No, I never went to Biddy Early. What would they want with the like of me? It's the good and the pious they come for.

I remember fourteen years ago how eleven women were taken in childbirth from this parish. But as to the old, what business would they have with them? They'd be nothing but a bother to them. There was a woman living by the road that goes to Scahanagh, and one day a carriage stopped at her door, and a grand lady came out of it, and asked would she come and give the breast to her child, and she said she couldn't leave her own children. But the lady said no harm would happen her, and brought her away to a big house, but when she got there she wouldn't stop, but went home again. And in the morning the woman's cow was dead. And the husband that had a card for carding flax looked through it; and in the place of the cow, there was nothing but an old man.


And there was a man and a girl that gave one another a hard promise he never to marry any other woman, and she never to marry any other man. But he broke his promise and married another. And the girl died, and one night he saw a sort of a shadow coming across the grass, and she spoke to him, and it was the girl he had promised to marry, and she kept him in talk till midnight. And she came every night after that, and would stop till midnight, and he began to waste away and to get thin, and his wife asked him what was on him, and she picked out of him what it was. And after that the girl asked him to come and save her, and she would be on the second first horse going through a gap. And he went, and when he got there his courage failed, and he did nothing to save her, but after that he never saw her again.

Mrs. Roche:

There was a woman used to go away with them, and they'd leave her at the doorstep in the morning, and she wouldn't be the better for a long time of all she'd gone through. She got out of it after, and was a fine woman when I knew her.

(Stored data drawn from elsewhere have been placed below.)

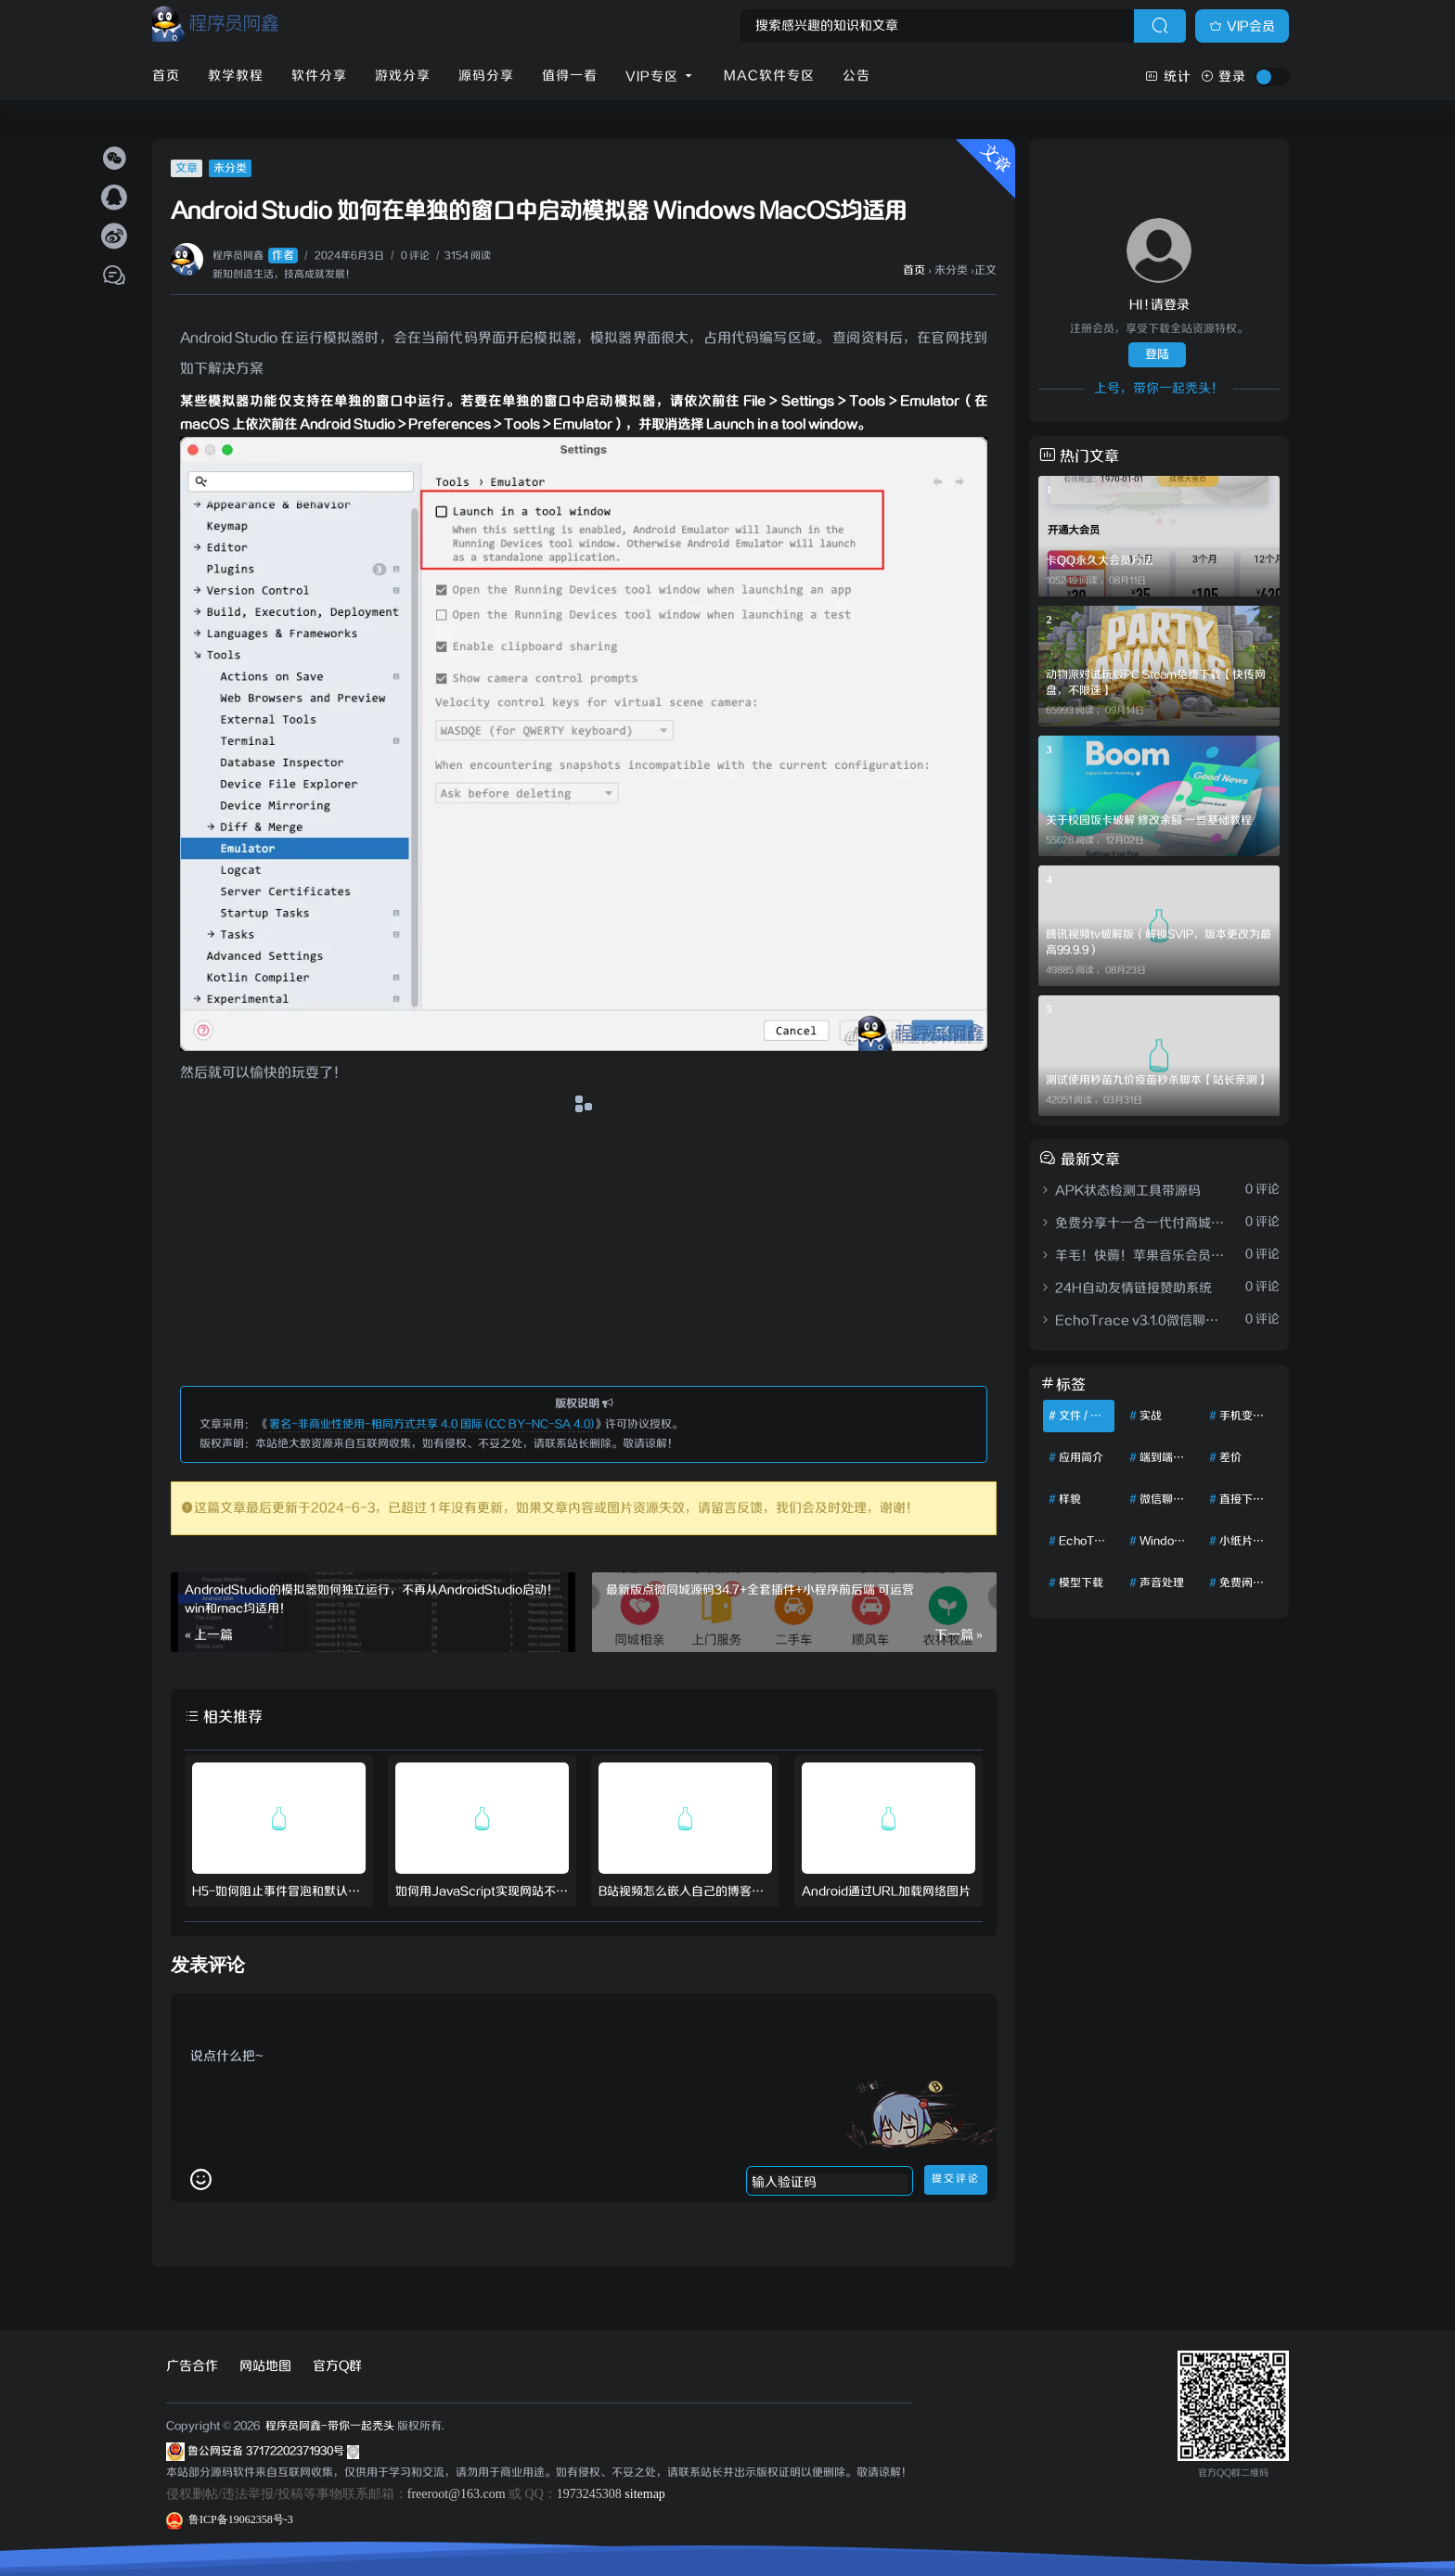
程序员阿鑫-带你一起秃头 (328, 2426)
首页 (166, 76)
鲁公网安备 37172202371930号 (273, 2451)
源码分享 (486, 76)
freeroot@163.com (456, 2494)
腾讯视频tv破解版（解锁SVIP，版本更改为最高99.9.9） (1158, 942)
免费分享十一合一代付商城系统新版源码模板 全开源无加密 (1133, 1223)
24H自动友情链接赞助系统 (1125, 1288)
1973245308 (589, 2494)
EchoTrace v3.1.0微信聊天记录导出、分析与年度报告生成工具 (1133, 1321)
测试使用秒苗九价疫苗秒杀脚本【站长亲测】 (1157, 1080)
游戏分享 (403, 76)
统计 (1168, 77)
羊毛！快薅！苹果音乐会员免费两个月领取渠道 (1133, 1256)
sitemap (644, 2494)
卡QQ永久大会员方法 (1099, 561)
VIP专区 (660, 77)
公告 (856, 76)
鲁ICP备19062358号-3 (229, 2519)
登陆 (1157, 355)
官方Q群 (337, 2366)
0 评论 (415, 256)
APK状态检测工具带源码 (1119, 1191)
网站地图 (265, 2366)
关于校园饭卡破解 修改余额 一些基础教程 (1149, 820)
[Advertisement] (583, 1248)
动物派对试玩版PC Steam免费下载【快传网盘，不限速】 (1156, 683)
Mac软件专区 (769, 76)
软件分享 (319, 76)
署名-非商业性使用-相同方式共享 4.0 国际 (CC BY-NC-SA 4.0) (431, 1424)
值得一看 (570, 76)
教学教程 (236, 76)
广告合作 (192, 2366)
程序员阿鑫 (255, 256)
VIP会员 (1242, 26)
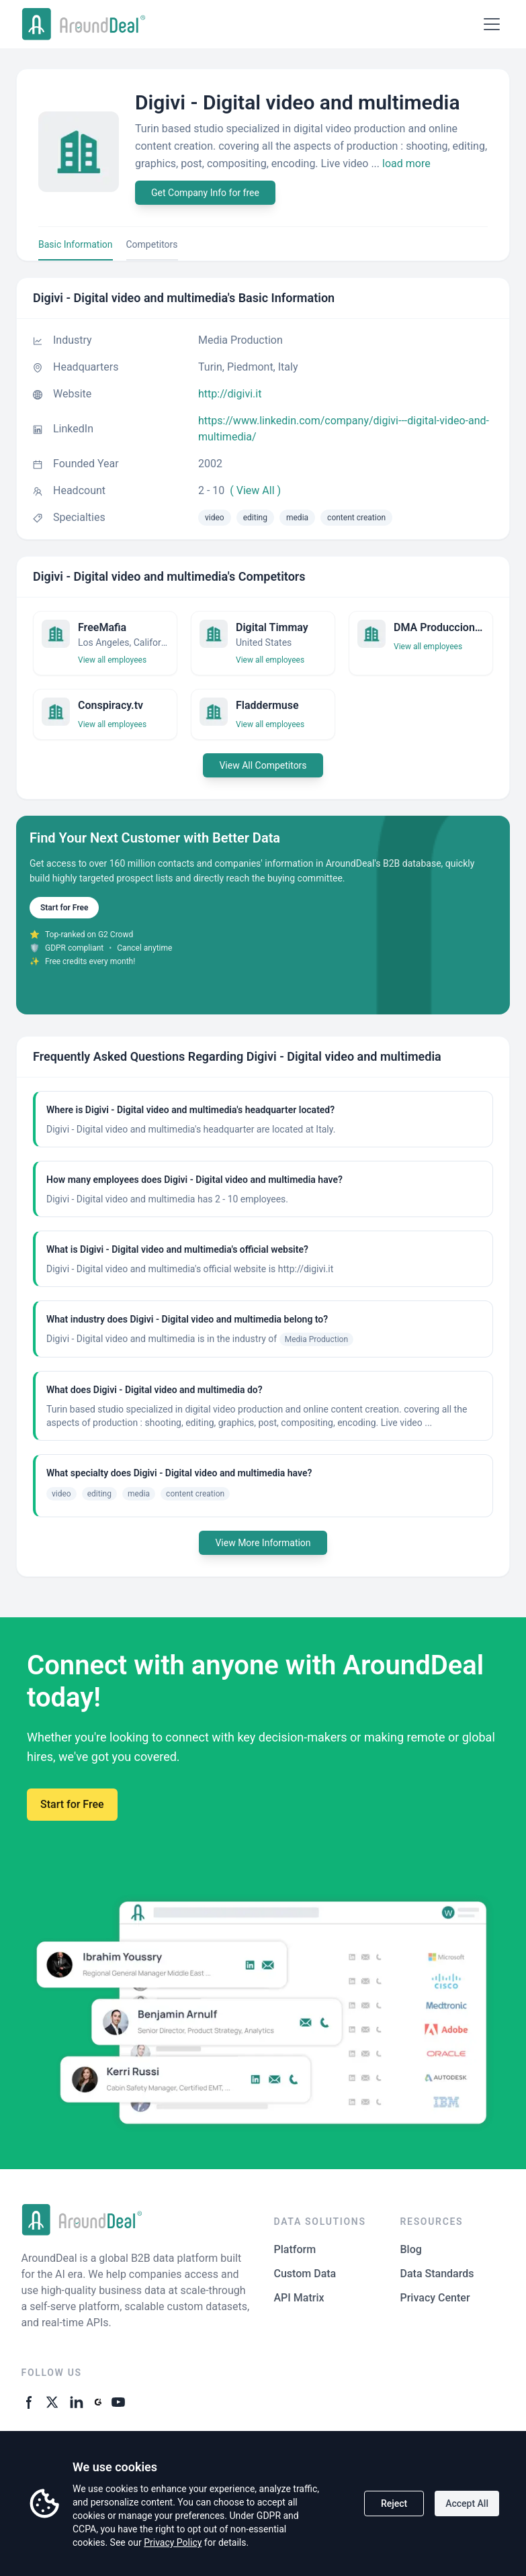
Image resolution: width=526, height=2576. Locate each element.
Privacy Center (435, 2297)
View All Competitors (262, 765)
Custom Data (305, 2273)
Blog (411, 2249)
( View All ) (255, 490)
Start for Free (64, 907)
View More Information (262, 1542)
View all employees (112, 660)
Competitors (152, 244)
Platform (295, 2249)
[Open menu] (491, 24)
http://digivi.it (229, 393)
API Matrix (299, 2297)
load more (406, 163)
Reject (394, 2503)
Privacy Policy (173, 2542)
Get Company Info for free (205, 192)
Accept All (466, 2503)
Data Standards (437, 2273)
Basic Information (75, 244)
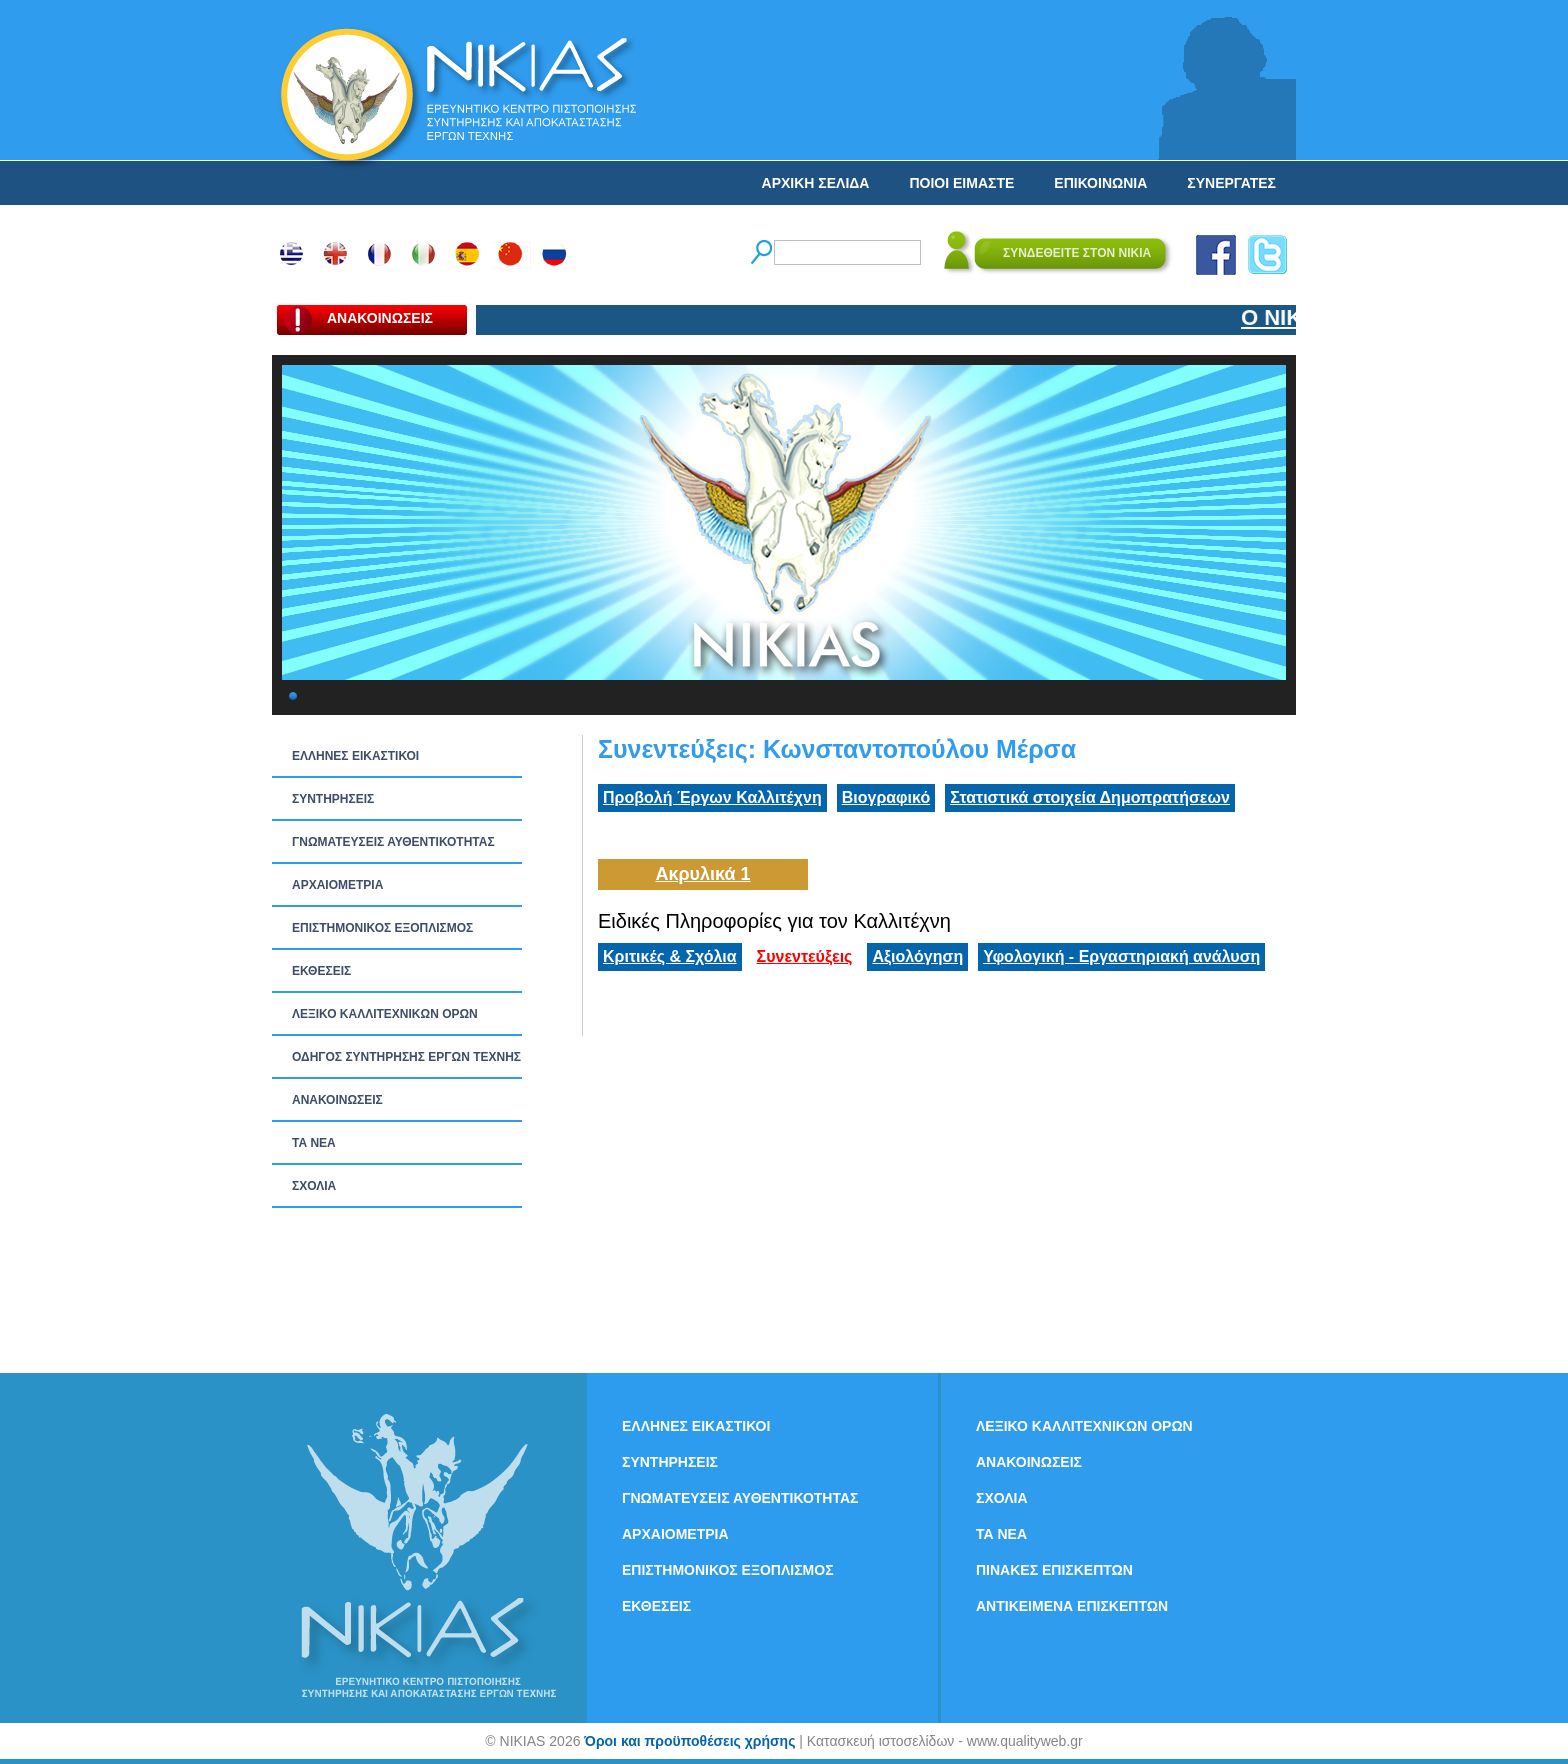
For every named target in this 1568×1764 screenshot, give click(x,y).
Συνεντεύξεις (805, 956)
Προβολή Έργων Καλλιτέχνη (712, 797)
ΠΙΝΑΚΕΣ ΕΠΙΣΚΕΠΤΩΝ (1054, 1570)
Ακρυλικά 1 (702, 874)
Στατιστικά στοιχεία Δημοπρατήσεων (1090, 797)
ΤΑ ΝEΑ (314, 1143)
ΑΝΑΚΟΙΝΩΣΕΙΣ (337, 1100)
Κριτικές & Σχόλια (670, 956)
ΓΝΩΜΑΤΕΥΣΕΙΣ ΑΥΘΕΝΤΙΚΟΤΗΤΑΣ (393, 842)
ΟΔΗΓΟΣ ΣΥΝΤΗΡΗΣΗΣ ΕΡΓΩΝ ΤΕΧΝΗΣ (406, 1057)
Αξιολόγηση (917, 956)
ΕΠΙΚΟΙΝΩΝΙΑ (1100, 183)
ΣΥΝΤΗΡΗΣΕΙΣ (333, 799)
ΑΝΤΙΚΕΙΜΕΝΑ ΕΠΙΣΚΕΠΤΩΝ (1072, 1606)
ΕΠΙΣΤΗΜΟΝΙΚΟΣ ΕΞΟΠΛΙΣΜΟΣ (382, 928)
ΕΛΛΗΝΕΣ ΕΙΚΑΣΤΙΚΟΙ (355, 756)
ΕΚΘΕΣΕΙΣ (321, 971)
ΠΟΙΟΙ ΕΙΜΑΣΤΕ (961, 183)
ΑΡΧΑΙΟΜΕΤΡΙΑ (337, 885)
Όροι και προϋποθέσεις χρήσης (689, 1741)
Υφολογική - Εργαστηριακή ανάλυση (1121, 956)
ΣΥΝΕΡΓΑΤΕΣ (1231, 183)
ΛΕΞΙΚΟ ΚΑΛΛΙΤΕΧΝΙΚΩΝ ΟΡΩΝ (385, 1014)
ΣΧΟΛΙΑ (314, 1186)
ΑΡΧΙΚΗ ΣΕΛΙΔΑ (816, 183)
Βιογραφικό (886, 797)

My mother told me of a woman that used to go with them, and one night they were passing by a house, and there was no clean water in it, and it was readied up. And they said, "We'll have the blood of the man of the house." And there was a big pot of broth on the fire for the morning, for the poor people had no tea in those days; and the woman said, "Won't broth do you?" And they took the broth. And in the morning early, the woman after she was left back went to the house, and there was the woman of the house getting ready the broth, for it looked just like it did before. And she said, "Throw it out before you lose your husband." For she knew that the first that would taste it would die, and that it's to the man of the house that the first share is always given.